"Je n'ai jamais pensé en termes de rôles mais d'équipe ou de metteur en scène. Il y a des rôles qui font plus rêver que d'autres mais je suis incapable de dissocier le personnage du projet théâtral auquel il va être associé. Je n'avais jamais vu de création de Gourmelon mais on se connaissait depuis longtemps. Il m'a dans un premier temps demandé si j'acceptais de faire partie du projet non de jouer Edouard II. Puis quand il a fini par me proposer le rôle j'avais appris à avoir confiance dans son regard. Au cours des discussions j'ai surtout apprécié qu'il ait une idée précise de ce qu'il ne voulait pas par exemple être plus malin que la pièce. Il avait le désir que l'histoire d'amour soit au centre du spectacle, ce qui est délicat car parfois ridicule. Le fait que je sente qu'il avait avec ce texte un vrai rapport d'intimité m'a rassuré car je préssentais qu'on serait en dialogue pour construire le personnage et la pièce. Si sa façon de travailler m'a conquis c'est qu'elle me faisait penser à celle d'autres metteurs en scène que j'apprécie mais qu'il ne connaissait pas comme Patte et Sastre. Ce qu'il demande aux acteurs c'est de raconter ce qu'est ton rapport comme personne à ce que tu es en train de dire. Ce qui te pousse à faire preuve d'une grande honnêteté. On est évidement un peu mis à nu ce qui à la fois fait peur et est très excitant. Cédric a la conviction que l'intérêt du spectacle est de voir vibrer les êtres humains derrière les mots de Marlowe.
Je retravaillerais avec lui sans hésiter mais nous n'avons pour l'instant aucun projet commun.Parmi les metteurs en scène avec lesquels j'ai eu l'occasion de travailler Jean-Marie Patte est l'un de ceux qui m'a le plus influencé même si je n'avais pas l'expérience pour accepter le dépouillement qu'il exigeait. Parmi ceux qui ont le plus compté pour moi il y a évidement Gabily avec qui j'ai débuté avant de rentrer au conservatoire. Mais j'ai poursuivi l'aventure avec lui alors que j'y étais et après en être sorti. Je me suis toujours demandé pourquoi Gabily n'était pas nommé au conservatoire. Il est vrai que dans cette maison on apprend avant tout à être employable, à savoir aussi bien jouer Koltès, Molière que Feydeau. Gabily portait sur nous un regard si intense, si amoureux et exigeant qu'on en était porté. Mêmes si on se trouvait pour répéter dans une cave de 15m carré rien n'était plus important au monde que le geste que tu allais y faire. Il nous demandait des choses si insensées que pour ne pas décevoir son attente on était poussé à se créer un imaginaire très riche. Je retrouve quelque chose de cet esprit chez Cédric dans la mesure où il tend à une grande singularité qu'on n'atteint pas par l'inventivité mais par l'approfondissement. J'aime aussi aimé bosser sous la houlette de Jean-Louis - Benoît qui d'une autre manière réclame à ses comédiens une authentique originalité. C'est avec Jean -,François Sivadier avec lequel j'ai joué joué dans Le roi Lear que j'ai également connu une expérience à coup sûr décisive. Il a, lui, l'art de prendre une pièce pour en faire un spectacle exemplaire contrairement à Cédric qui reste très proche du texte et ne craint pas d'en faire voir les tâtonnements.
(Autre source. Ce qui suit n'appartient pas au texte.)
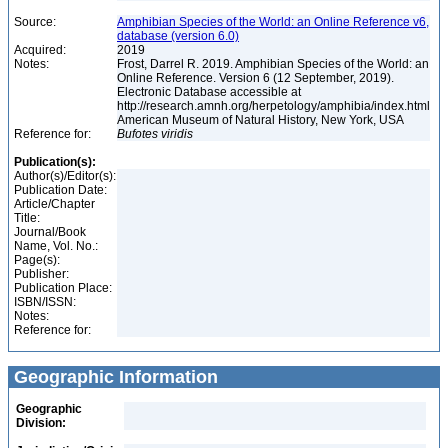
Source:
Amphibian Species of the World: an Online Reference v6,
database (version 6.0)
Acquired:
2019
Notes:
Frost, Darrel R. 2019. Amphibian Species of the World: an
Online Reference. Version 6 (12 September, 2019).
Electronic Database accessible at
http://research.amnh.org/herpetology/amphibia/index.html
American Museum of Natural History, New York, USA
Reference for:
Bufotes
viridis
Publication(s):
Author(s)/Editor(s):
Publication Date:
Article/Chapter
Title:
Journal/Book
Name, Vol. No.:
Page(s):
Publisher:
Publication Place:
ISBN/ISSN:
Notes:
Reference for:
Geographic Information
Geographic
Division: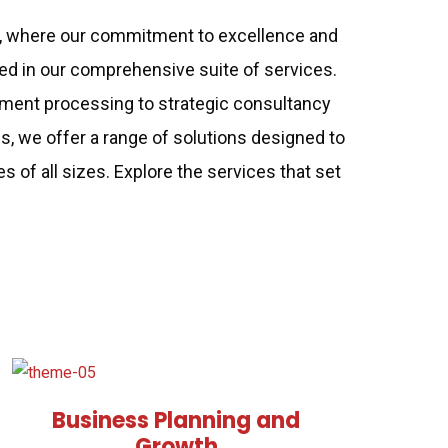
, where our commitment to excellence and
ted in our comprehensive suite of services.
ent processing to strategic consultancy
es, we offer a range of solutions designed to
of all sizes. Explore the services that set
Business Planning and
Growth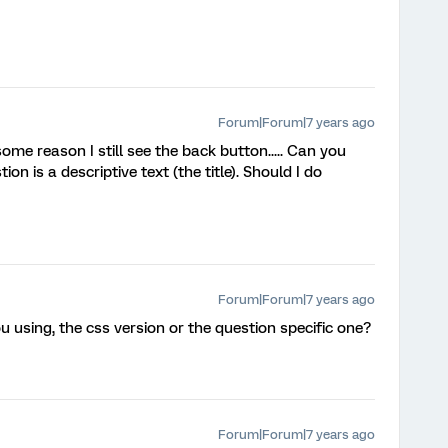
Forum|Forum|7 years ago
 some reason I still see the back button..... Can you
on is a descriptive text (the title). Should I do
Forum|Forum|7 years ago
u using, the css version or the question specific one?
Forum|Forum|7 years ago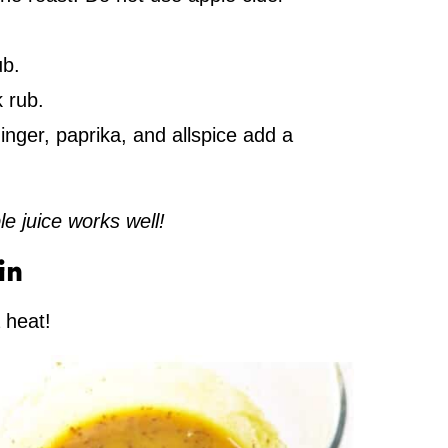
ub.
 rub.
nger, paprika, and allspice add a
le juice works well!
in
a heat!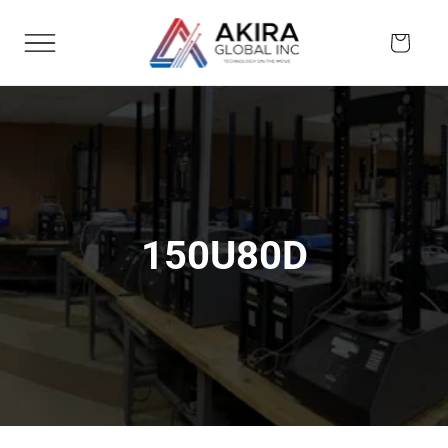
Skip to
content
Cart
150U80D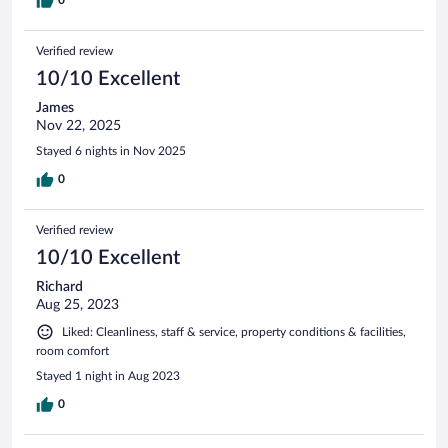
Verified review
10/10 Excellent
James
Nov 22, 2025
Stayed 6 nights in Nov 2025
0
Verified review
10/10 Excellent
Richard
Aug 25, 2023
Liked: Cleanliness, staff & service, property conditions & facilities,
room comfort
Stayed 1 night in Aug 2023
0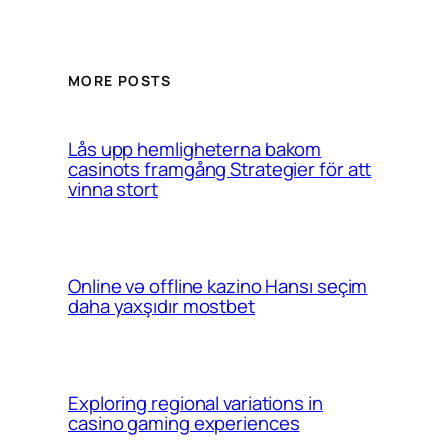
MORE POSTS
Lås upp hemligheterna bakom
casinots framgång Strategier för att
vinna stort
Online və offline kazino Hansı seçim
daha yaxşıdır mostbet
Exploring regional variations in
casino gaming experiences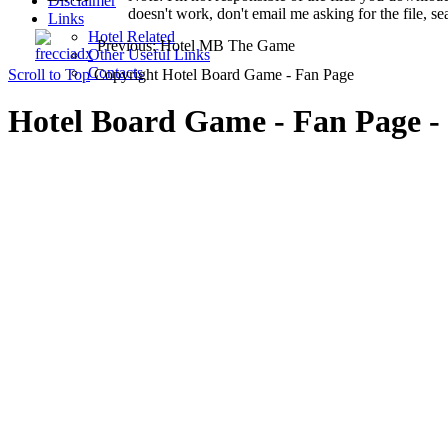
Disclaimer
doesn't work, don't email me asking for the file, se
Links
Hotel Related
Previous: Hotel MB The Game
Other Useful Links
Contacts
Scroll to Top
Copyright Hotel Board Game - Fan Page
Hotel Board Game - Fan Page -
Je m'aperçois que jouer de grands rôles est moins difficile que d'en tenir de petits car on a tout le temps de les développer et que même quand tu n'es pas sur scène on parle de toi. Ce qui ne peut que te faire progresser." Quand on demande à Vincent Dissez où il en est avec le cinéma ou la télévision il répond avec une belle ironie : "Les gens qui travaillent sur les castings ne vont pas voir les spectacles dont je suis. Quand ils me voient mon c.v. ils le jettent donc d'emblée à la poubelle" Ce qui ne semble pas l'affecter outre-mesure.